Algumas destas medidas serão adotadas em determinadas províncias a partir deste ano de 2014, e ampliadas em 2017. Em 2020, espera-se ter um novo sistema de recrutamento em todo o país. Pequim já deu o primeiro passo. As autoridades municipais decidiram atribuir menos importância à prova de língua estrangeira a partir de 2016. A pontuação geral do inglês cairá de 150 para 100, enquanto o total de pontos para o idioma chinês subirá de 150 para 180. A pontuação máxima do gaokao é de 750 pontos. Xangai e as províncias de Jiangsu e Shangdong também planejam fazer reformas que atingirão a prova de inglês.

Trata-se de uma política de desestímulo ao aprendizado do idioma inglês?

Não. A China já tem um número expressivo de escolas de língua estrangeira que suprem as necessidades do mercado e possibilitam ao governo reduzir o nível de exigência do inglês no gaokao. O debate atual é sobre o grau de internacionalização que se quer da nação inteira. Para muitos chineses não interessados no inglês, as medidas são bem-vindas e não prejudicam os que querem ter níveis de proficiência maiores neste idioma já que poderiam adquiri-los em escolas particulares. O estudo do inglês deixa de ser totalmente focado para o gaokao, retirando uma pressão sobre os professores deste idioma que tinham que preparar os alunos apenas para terem boas performances nos exames. Assim, as aulas que antes davam ênfase na leitura e na gramática, agora poderão dar mais atenção às habilidades práticas como listening e speaking.
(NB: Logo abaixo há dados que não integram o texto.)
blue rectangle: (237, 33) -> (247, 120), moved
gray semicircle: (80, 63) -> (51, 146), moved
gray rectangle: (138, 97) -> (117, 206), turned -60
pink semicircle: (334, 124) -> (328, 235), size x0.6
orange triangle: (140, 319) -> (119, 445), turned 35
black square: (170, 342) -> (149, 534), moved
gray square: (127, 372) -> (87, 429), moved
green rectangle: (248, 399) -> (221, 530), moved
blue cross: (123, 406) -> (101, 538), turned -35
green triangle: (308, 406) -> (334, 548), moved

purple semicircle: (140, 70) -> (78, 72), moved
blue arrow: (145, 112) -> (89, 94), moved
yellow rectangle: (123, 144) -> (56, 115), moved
Como sustentou uma professores de inglês de uma escola de idiomas filiada à Universidade Normal de Pequim, “a mudança no Exame não significa que o inglês não é mais importante. Pelo contrário, isso significa que nós professores de inglês podemos agora prestar mais atenção a incentivar os alunos a amar a língua inglesa, aumentando a sua habilidade prática em usar o inglês”.[8] Em outras palavras, o ensino deixa de ser orientado para as provas e volta-se mais para a realidade do mercado de trabalho e o seu uso no cotidiano.

Esta, sim, é a questão de fundo mais importante para qualquer reforma do ensino na China, no Brasil ou em qualquer outro lugar do mundo. A pergunta a se fazer é : o ensino – seja ele de inglês ou de qualquer outra matéria – deve ser condicionado para uma prova ou para o seu uso concreto, no dia a dia, no mercado de trabalho?
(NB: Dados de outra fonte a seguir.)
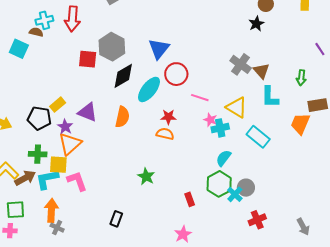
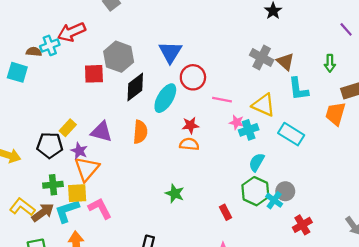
red arrow: (72, 19) -> (72, 32), turned 70
cyan cross: (44, 20) -> (50, 45), moved

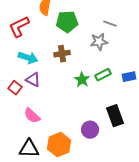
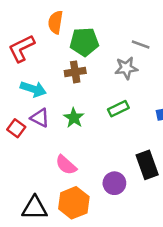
brown cross: (62, 54) -> (75, 72), moved
green rectangle: (103, 75) -> (118, 109), moved
green star: (82, 80) -> (74, 118), moved
pink semicircle: (32, 116) -> (66, 165), moved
Os chineses costumam ter notas elevadas nos exames de proficiência para admissão nas universidades estadunidenses, tal como o SAT. Eles fazem o exame repetidas vezes e se preparam exclusivamente para isto, num treino incansável que envolve memorização e condicionamento. Por isto que as universidades americanas alegam que falta criatividade aos chineses, um requisito indispensável para os estudos acadêmicos. Esta também é a opinião de Chu Zhaohui: “pensamento independente, habilidade e criatividade estão em falta na educação da China”.[9] O plano de reforma do gaokao não parece caminhar nesta direção, apesar de prenunciar algumas importantes modificações.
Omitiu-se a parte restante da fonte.